I don’t know if I ever had it, but in Freshman English in high school at the beginning of my illness, I didn’t get concepts - meanings or ideas contained in fiction writing. Everyone else could. I could just read for the story. And I’d always been the ‘smartest person’ in the class. Something must be wrong with me…years later I met someone else who couldn’t do that and he had the best mind of anyone I’ve known. Not that I do, but it makes me feel better.

My oldest brother taught me chess when I was 8 years old and he was 17, in the chess club in high school.
His senior year he became president of the chess club, and brought some of the members home for practice. I asked to participate, and they thought it was funny and let me. I ended up winning against my brother, and that was the last time I ever played the game.
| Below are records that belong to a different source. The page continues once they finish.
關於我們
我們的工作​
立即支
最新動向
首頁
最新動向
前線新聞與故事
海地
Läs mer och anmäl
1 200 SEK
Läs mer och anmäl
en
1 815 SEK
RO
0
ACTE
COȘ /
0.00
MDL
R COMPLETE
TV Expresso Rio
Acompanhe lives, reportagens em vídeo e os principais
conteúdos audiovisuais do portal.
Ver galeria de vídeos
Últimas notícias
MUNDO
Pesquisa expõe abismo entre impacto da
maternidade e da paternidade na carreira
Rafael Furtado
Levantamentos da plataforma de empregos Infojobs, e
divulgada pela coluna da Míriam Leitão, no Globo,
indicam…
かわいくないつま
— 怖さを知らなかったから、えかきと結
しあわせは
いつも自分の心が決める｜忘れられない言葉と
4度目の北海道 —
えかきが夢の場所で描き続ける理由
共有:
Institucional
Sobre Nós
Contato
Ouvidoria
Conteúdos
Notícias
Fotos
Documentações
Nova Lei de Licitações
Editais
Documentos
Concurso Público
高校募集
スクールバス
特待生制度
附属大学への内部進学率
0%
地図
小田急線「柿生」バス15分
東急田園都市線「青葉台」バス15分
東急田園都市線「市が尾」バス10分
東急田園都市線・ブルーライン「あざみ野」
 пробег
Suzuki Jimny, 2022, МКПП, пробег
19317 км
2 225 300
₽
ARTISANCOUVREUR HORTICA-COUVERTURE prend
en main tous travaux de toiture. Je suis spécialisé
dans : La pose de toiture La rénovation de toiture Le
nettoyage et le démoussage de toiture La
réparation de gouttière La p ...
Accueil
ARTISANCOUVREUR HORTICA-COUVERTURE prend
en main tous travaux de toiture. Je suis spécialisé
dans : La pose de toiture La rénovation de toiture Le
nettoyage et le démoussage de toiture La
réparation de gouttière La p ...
I don’t enjoy chess anymore. I cannot think what to do, and I feel uncomfortably anxious.

Jayster

did someone say chess

Bobby Fischer against the world.

about a world class chess player that ends up developing schizophrenia

good documentary

I know who he is. He was world champion when I was in grade school. His matches with Russian Boris Spatsky were legendary. Bobby Fischer was known for psyching his opponents out. After he eventuality lost the title of World Champion he faded from view. I heard he had become eccentric but I did not know he had an actual diagnosis of schizophrenia. I heard he had left the U.S. and lived abroad and I think he was on a watch list of U.S. undesirables. Before he died several years ago he was involved in some international incident with U.S. customs I believe and was banned from the U.S. This is what I know off the top of my head.